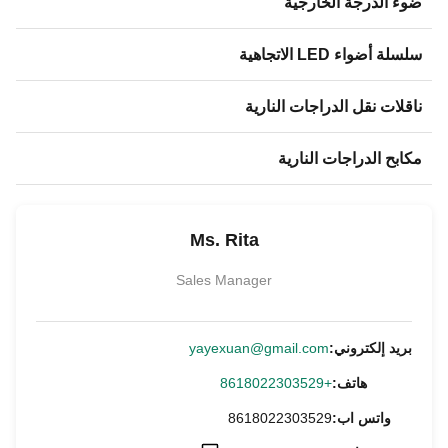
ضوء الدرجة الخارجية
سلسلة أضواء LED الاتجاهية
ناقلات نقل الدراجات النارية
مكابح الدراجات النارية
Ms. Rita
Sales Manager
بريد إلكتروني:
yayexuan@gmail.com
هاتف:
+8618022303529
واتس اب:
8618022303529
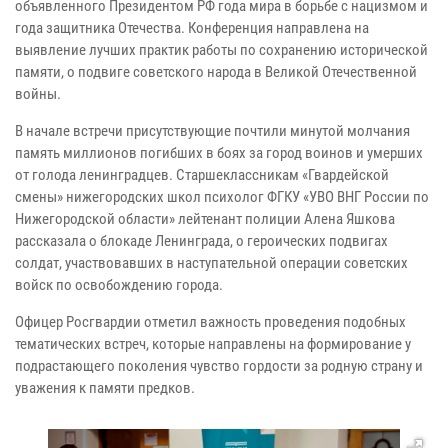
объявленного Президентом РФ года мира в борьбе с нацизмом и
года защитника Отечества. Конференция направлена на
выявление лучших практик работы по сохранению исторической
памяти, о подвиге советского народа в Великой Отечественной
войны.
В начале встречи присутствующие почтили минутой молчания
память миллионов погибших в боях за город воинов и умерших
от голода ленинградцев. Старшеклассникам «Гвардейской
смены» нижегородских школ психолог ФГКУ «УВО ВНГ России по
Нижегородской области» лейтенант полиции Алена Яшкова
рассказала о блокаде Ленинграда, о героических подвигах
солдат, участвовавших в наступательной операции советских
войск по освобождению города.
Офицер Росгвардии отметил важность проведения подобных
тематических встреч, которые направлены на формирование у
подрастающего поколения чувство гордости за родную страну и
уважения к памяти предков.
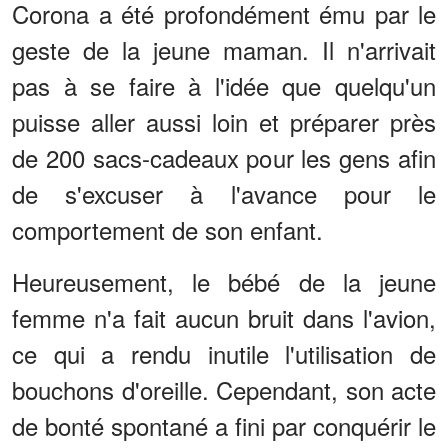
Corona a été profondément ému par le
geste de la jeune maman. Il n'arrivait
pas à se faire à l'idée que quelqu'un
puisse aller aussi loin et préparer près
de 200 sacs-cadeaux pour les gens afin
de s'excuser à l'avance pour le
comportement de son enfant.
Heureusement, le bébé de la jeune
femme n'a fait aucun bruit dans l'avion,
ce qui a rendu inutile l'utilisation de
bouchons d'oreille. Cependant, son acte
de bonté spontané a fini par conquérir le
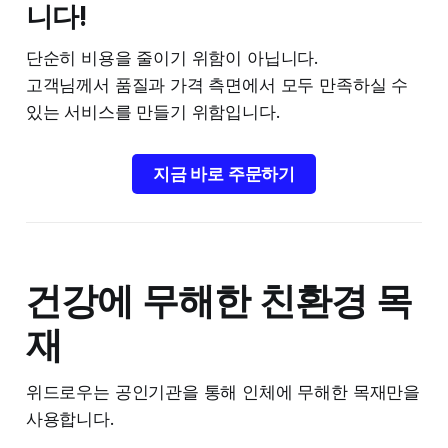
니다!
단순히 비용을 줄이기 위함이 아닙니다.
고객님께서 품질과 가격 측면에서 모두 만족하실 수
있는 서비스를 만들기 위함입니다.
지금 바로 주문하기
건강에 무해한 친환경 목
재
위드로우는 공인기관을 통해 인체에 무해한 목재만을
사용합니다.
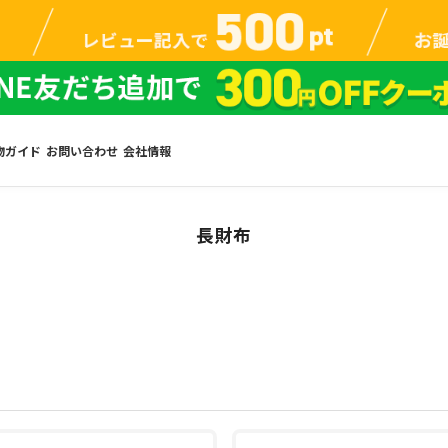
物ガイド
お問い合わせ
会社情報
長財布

• Task brief: Every line of the material that includes the word "jeune" needs to be copied.

• Expected answer:
geste de la jeune maman. Il n'arrivait
Heureusement, le bébé de la jeune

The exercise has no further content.